Which law governs international commercial contracts
Data reveal that after the first meeting between the two parties – once they put aside every diffidence and familiarise with arbitration – the percentage of agreements concluded with the assistance of a mediating attorney reaches levels of 50 to 65% of all cases, depending on the different legal subjects. Extending arbitration processes means being able to access a more efficient, rapid, credible and highly-skilled justice system. Legal certainty, moreover, allows operators to run commercial transactions in safety and with complete peace of mind.

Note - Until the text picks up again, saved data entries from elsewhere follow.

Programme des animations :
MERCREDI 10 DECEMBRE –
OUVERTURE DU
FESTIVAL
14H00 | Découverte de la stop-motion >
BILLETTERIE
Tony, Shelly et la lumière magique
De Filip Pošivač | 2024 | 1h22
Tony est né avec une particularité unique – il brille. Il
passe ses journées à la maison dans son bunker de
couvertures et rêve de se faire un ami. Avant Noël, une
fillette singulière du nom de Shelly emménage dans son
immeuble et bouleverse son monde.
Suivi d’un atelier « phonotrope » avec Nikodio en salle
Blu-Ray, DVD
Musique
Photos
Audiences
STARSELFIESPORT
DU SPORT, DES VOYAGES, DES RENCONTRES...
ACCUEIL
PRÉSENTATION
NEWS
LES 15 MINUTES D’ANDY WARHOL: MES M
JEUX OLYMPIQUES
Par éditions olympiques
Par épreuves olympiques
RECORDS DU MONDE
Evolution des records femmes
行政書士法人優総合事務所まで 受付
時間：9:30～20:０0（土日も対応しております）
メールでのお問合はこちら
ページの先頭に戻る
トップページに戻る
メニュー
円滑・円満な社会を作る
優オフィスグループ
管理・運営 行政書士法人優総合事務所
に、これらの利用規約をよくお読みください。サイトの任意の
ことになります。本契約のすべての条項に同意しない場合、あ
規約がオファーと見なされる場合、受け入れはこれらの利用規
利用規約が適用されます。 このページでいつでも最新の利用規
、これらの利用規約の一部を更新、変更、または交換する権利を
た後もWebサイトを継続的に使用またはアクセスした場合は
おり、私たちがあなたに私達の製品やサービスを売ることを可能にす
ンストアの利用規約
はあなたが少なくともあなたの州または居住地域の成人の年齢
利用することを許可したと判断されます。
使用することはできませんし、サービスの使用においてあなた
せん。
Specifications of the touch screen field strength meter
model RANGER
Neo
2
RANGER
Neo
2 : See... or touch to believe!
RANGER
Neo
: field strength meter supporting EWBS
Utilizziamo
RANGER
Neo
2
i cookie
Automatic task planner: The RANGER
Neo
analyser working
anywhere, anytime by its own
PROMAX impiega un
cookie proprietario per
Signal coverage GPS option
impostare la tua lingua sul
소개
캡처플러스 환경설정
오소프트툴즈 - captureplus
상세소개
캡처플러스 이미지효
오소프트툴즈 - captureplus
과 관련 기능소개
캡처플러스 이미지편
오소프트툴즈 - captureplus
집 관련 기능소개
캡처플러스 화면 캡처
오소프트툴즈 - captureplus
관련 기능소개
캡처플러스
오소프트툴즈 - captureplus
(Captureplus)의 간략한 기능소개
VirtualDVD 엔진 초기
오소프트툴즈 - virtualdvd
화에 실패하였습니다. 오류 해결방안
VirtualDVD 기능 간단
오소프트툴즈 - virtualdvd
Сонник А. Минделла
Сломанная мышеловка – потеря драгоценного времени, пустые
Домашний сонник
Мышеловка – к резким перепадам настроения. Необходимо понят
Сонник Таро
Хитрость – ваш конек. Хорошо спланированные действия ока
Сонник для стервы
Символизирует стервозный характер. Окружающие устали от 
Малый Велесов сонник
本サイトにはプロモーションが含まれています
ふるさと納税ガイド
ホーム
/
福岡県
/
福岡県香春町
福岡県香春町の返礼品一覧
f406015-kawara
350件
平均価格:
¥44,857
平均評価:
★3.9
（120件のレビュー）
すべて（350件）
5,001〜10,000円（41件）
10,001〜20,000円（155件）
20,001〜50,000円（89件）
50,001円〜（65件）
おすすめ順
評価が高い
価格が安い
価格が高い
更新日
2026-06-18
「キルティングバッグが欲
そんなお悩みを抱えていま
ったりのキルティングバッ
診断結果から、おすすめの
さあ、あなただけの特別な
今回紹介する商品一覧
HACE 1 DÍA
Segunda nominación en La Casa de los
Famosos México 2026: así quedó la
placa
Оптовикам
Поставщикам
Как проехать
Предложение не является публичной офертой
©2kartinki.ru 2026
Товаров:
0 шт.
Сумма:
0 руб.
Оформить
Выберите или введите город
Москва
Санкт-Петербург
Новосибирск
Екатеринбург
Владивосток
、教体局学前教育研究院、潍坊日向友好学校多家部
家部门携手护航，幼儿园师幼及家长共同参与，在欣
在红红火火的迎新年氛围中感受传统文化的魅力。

The value of international mediation. What law applies to a contract
When it comes to international trade, mediation holds great value as a commercial disputes resolution method. Within the arbitration, parties request a third person to assist them with resolving the controversy by amicable means. Moreover, mediation is increasingly used in national and international trade practice as an alternative to judicial litigation, given how it safeguards commercial relations and avoids the States to incur substantial expenses for the administration of justice. In order for the procedure to be legitimate, recognisable and consistent, a great number of States have stipuated agreements and treaties based on the principle of the framework norm for international agreements resulting from non-adjudicative disputes resolution methods. A facilitator who does not take decisions but guides the parties towards a common satisfactory resolution, often clarifying communication issues, plays a pivotal role in the development of armonious international commercial and economic relations.
The process of ‘communitarization’ of private and procedural law
The principle applies to voluntary processes as well as ADR (alternative dispute resolution), making international civil and commercial mediation available for all those disputes that can involve the parties’ negotiating autonomy. But the armonisation and acceleration process of the law concerns judicial processes too.
Recognition of foreign judgments
The process of commuitarization of the law in the EU received a vigorous impulse after the approval of the Brussels Convention in 1968. The Convention introduced in signatory States, such as Italy, the principle of automatic recognition of foreign judgments without any further process. This principle was the final nail in the coffin of judicial nationalism, and paved the way to a ‘European jurisdiction’ that proved crucial to promote commercial relations among enterprises in Europe.